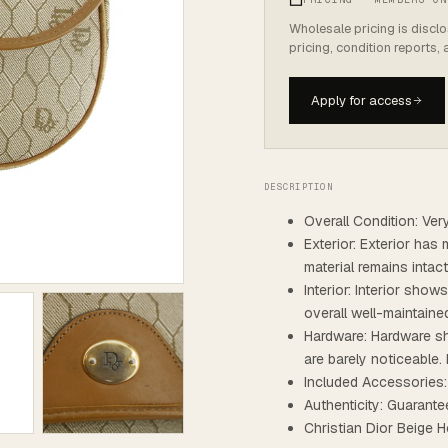
Wholesale pricing is discl
pricing, condition reports,
Apply for access
DESCRIPTION
Overall Condition: Ve
Exterior: Exterior has 
material remains intac
Interior: Interior show
overall well-maintaine
Hardware: Hardware sh
are barely noticeable. 
Included Accessories
Authenticity: Guarante
Christian Dior Beig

━━━━━━━━━━━━━━━━━━━━

__What is needed__. From the line that contains "DESCRIPTION" down to the final line of the entries, print every line exactly as it is, and only those lines.

__Finished task__.
DESCRIPTION
Overall Condition: Ve
Exterior: Exterior has 
material remains intac
Interior: Interior show
overall well-maintaine
Hardware: Hardware sh
are barely noticeable. 
Included Accessories
Authenticity: Guarante
Christian Dior Beig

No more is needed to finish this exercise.